-Quí hubo, cómo les va, yo me llamo Miguel Eduardo. Aja, ¿y ustedes? –les soltó nada más llegar a su vera, a la de Paz.
Pero no fue Paz la que tomó la palabra, bloqueada como se quedó al contacto cara a cara con el menda, sino su amiga Patricia, que con mirada gatuna y un provocador rictus de labios, le respondió:
-Pues, mi amiga, la chapetona, se llama Paz, y yo, Patricia. Y usted qué, mijo, es la primera vez que lo vemos por acá. Además, usted no es paisa, no es de acá.
-No, tiene razón. Llevo apenas unos meses en Medellín. Soy de Bucaramanga, aunque vivo desde siempre en Bogotá. Pero me trasladaron por motivos de trabajo a Medellín y…
Pero Paz ya no deparó en la conversación que se entabló entre los otros dos. Se imantó de la mirada del colombiano y un ligero cosquilleo recorrió su columna. Eso la incomodaba, y porque no decirlo, provocaba a su vez una grata pero extraña sensación. Desde que conociera al Robus, de eso ya hacía la friolera de diez años, no se había vuelto a fijar en hombre alguno. También es verdad, que eso en Madrid era tarea harto difícil, dado el renombre de su marido en los círculos que frecuentaban, el de los gimnasios, el de las discos, en fin, el de la noche. Nadie hubiera osado siquiera desviar una mirada torcida a la esposa del boss, del jefe del clan de los Florida; hubiera sido hombre muerto.

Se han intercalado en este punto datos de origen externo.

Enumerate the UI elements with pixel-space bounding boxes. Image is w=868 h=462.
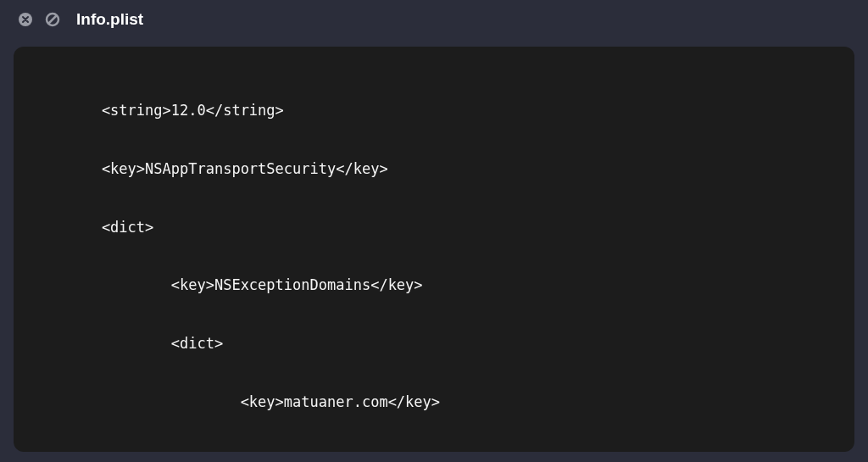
code-line: <string>12.0</string> — [32, 101, 836, 120]
code-content: <string>12.0</string> <key>NSAppTranspor… — [32, 62, 836, 452]
code-line: <dict> — [32, 334, 836, 353]
code-line: <key>matuaner.com</key> — [32, 392, 836, 412]
denied-icon[interactable] — [44, 11, 61, 28]
code-line: <dict> — [32, 451, 836, 452]
editor-area[interactable]: <string>12.0</string> <key>NSAppTranspor… — [14, 47, 854, 452]
svg-line-2 — [49, 15, 57, 23]
close-icon[interactable] — [17, 11, 34, 28]
code-line: <dict> — [32, 218, 836, 237]
code-line: <key>NSExceptionDomains</key> — [32, 276, 836, 295]
tab-bar: Info.plist — [0, 0, 868, 38]
code-line: <key>NSAppTransportSecurity</key> — [32, 159, 836, 179]
tab-title: Info.plist — [76, 10, 143, 29]
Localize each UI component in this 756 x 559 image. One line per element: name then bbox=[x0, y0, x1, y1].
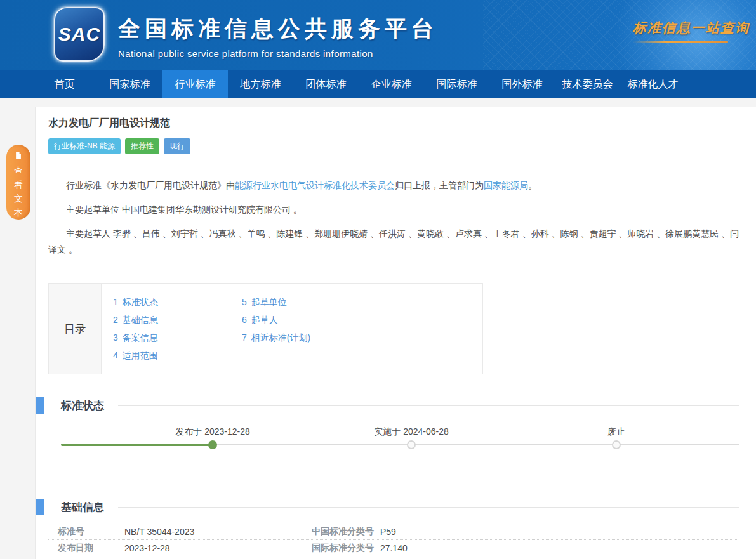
committee-link[interactable]: 能源行业水电电气设计标准化技术委员会 bbox=[235, 180, 395, 190]
nav-item-technical-committees[interactable]: 技术委员会 bbox=[555, 70, 620, 98]
view-text-button[interactable]: 查 看 文 本 bbox=[6, 145, 30, 220]
toc-lists: 1标准状态 2基础信息 3备案信息 4适用范围 5起草单位 6起草人 7相近标准… bbox=[102, 284, 482, 374]
authority-link[interactable]: 国家能源局 bbox=[484, 180, 528, 190]
site-header: SAC 全国标准信息公共服务平台 National public service… bbox=[0, 0, 756, 70]
ccs-code-value: P59 bbox=[380, 527, 396, 537]
slogan-text: 标准信息一站查询 bbox=[633, 19, 750, 37]
platform-title-block: 全国标准信息公共服务平台 National public service pla… bbox=[118, 14, 438, 59]
basic-info-table: 标准号 NB/T 35044-2023 中国标准分类号 P59 发布日期 202… bbox=[48, 523, 739, 559]
toc-item-scope[interactable]: 4适用范围 bbox=[113, 346, 230, 364]
field-label: 国际标准分类号 bbox=[312, 543, 380, 554]
standard-number-value: NB/T 35044-2023 bbox=[124, 527, 312, 537]
main-nav: 首页 国家标准 行业标准 地方标准 团体标准 企业标准 国际标准 国外标准 技术… bbox=[0, 70, 756, 98]
nav-item-enterprise-standards[interactable]: 企业标准 bbox=[359, 70, 424, 98]
milestone-published-node bbox=[208, 440, 217, 449]
tag-recommended: 推荐性 bbox=[125, 138, 159, 154]
section-marker bbox=[36, 397, 44, 414]
toc-item-drafting-unit[interactable]: 5起草单位 bbox=[242, 293, 482, 311]
table-row: 发布日期 2023-12-28 国际标准分类号 27.140 bbox=[48, 540, 739, 556]
field-label: 发布日期 bbox=[58, 543, 124, 554]
nav-item-home[interactable]: 首页 bbox=[32, 70, 97, 98]
status-timeline: 发布于 2023-12-28 实施于 2024-06-28 废止 bbox=[48, 425, 739, 464]
ics-code-value: 27.140 bbox=[380, 543, 408, 553]
nav-item-foreign-standards[interactable]: 国外标准 bbox=[489, 70, 555, 98]
intro-middle: 归口上报，主管部门为 bbox=[395, 180, 484, 190]
basic-info-section-title: 基础信息 bbox=[61, 500, 104, 515]
toc-box: 目录 1标准状态 2基础信息 3备案信息 4适用范围 5起草单位 6起草人 7相… bbox=[48, 283, 483, 374]
status-section-title: 标准状态 bbox=[61, 398, 104, 413]
tag-industry-standard: 行业标准-NB 能源 bbox=[48, 138, 121, 154]
sac-logo[interactable]: SAC bbox=[54, 7, 105, 62]
field-label: 标准号 bbox=[58, 526, 124, 537]
toc-column-2: 5起草单位 6起草人 7相近标准(计划) bbox=[230, 293, 482, 364]
timeline-progress-line bbox=[61, 444, 213, 446]
view-text-char: 本 bbox=[14, 206, 23, 220]
toc-column-1: 1标准状态 2基础信息 3备案信息 4适用范围 bbox=[102, 293, 230, 364]
toc-item-drafters[interactable]: 6起草人 bbox=[242, 311, 482, 329]
platform-subtitle: National public service platform for sta… bbox=[118, 48, 438, 59]
drafting-unit-paragraph: 主要起草单位 中国电建集团华东勘测设计研究院有限公司 。 bbox=[48, 202, 739, 218]
nav-item-national-standards[interactable]: 国家标准 bbox=[97, 70, 162, 98]
view-text-char: 看 bbox=[14, 178, 23, 192]
section-rule bbox=[118, 405, 739, 406]
standard-detail-card: 水力发电厂厂用电设计规范 行业标准-NB 能源 推荐性 现行 行业标准《水力发电… bbox=[35, 107, 756, 559]
tag-row: 行业标准-NB 能源 推荐性 现行 bbox=[48, 138, 739, 154]
basic-info-section-header: 基础信息 bbox=[48, 499, 739, 515]
nav-item-local-standards[interactable]: 地方标准 bbox=[228, 70, 293, 98]
milestone-published-label: 发布于 2023-12-28 bbox=[175, 426, 250, 438]
table-row: 标准号 NB/T 35044-2023 中国标准分类号 P59 bbox=[48, 523, 739, 540]
toc-item-filing-info[interactable]: 3备案信息 bbox=[113, 329, 230, 346]
toc-label-cell: 目录 bbox=[49, 284, 102, 374]
publish-date-value: 2023-12-28 bbox=[124, 543, 312, 553]
milestone-abolished-label: 废止 bbox=[607, 426, 625, 438]
platform-title: 全国标准信息公共服务平台 bbox=[118, 14, 438, 44]
header-slogan: 标准信息一站查询 bbox=[633, 19, 750, 43]
drafters-paragraph: 主要起草人 李骅 、吕伟 、刘宇哲 、冯真秋 、羊鸣 、陈建锋 、郑珊珊伊晓婧 … bbox=[48, 226, 739, 258]
intro-paragraph: 行业标准《水力发电厂厂用电设计规范》由能源行业水电电气设计标准化技术委员会归口上… bbox=[48, 178, 739, 194]
section-rule bbox=[118, 507, 739, 508]
milestone-implemented-node bbox=[407, 440, 416, 449]
nav-item-standardization-talent[interactable]: 标准化人才 bbox=[620, 70, 686, 98]
slogan-underline bbox=[633, 41, 728, 43]
table-row: 实施日期 2024-06-28 归口单位 能源行业水电电气设计标准化技术委员会 bbox=[48, 556, 739, 559]
document-icon bbox=[13, 152, 23, 159]
nav-item-industry-standards[interactable]: 行业标准 bbox=[162, 70, 228, 98]
view-text-char: 文 bbox=[14, 192, 23, 206]
nav-item-group-standards[interactable]: 团体标准 bbox=[293, 70, 359, 98]
page-body: 查 看 文 本 水力发电厂厂用电设计规范 行业标准-NB 能源 推荐性 现行 行… bbox=[0, 98, 756, 559]
tag-current: 现行 bbox=[164, 138, 190, 154]
standard-title: 水力发电厂厂用电设计规范 bbox=[48, 117, 739, 130]
status-section-header: 标准状态 bbox=[48, 397, 739, 414]
toc-item-basic-info[interactable]: 2基础信息 bbox=[113, 311, 230, 329]
sac-logo-text: SAC bbox=[58, 23, 100, 45]
toc-label: 目录 bbox=[64, 322, 86, 336]
intro-prefix: 行业标准《水力发电厂厂用电设计规范》由 bbox=[66, 180, 235, 190]
section-marker bbox=[36, 499, 44, 515]
view-text-char: 查 bbox=[14, 164, 23, 178]
nav-item-international-standards[interactable]: 国际标准 bbox=[424, 70, 489, 98]
toc-item-standard-status[interactable]: 1标准状态 bbox=[113, 293, 230, 311]
milestone-abolished-node bbox=[612, 440, 621, 449]
intro-suffix: 。 bbox=[528, 180, 537, 190]
milestone-implemented-label: 实施于 2024-06-28 bbox=[374, 426, 449, 438]
toc-item-similar-standards[interactable]: 7相近标准(计划) bbox=[242, 329, 482, 346]
field-label: 中国标准分类号 bbox=[312, 526, 380, 537]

Pero aparte de eso, ella amaba a Robus, lo admiraba, además de no haber sido jamás mujer dada al flirteo. Desde joven, desde el mismo momento que comenzó a acudir a los gimnasios, se percató de que siendo mujer y en ese medio, debería sentar un precedente y marcar las distancias propias a fin de que nadie tratara de propasarse; y le funcionó, aunque también moldeo su carácter y lo volvió más agreste y distante. Sin embargo, este proceso le ayudó a ser respetada en todo momento y lugar.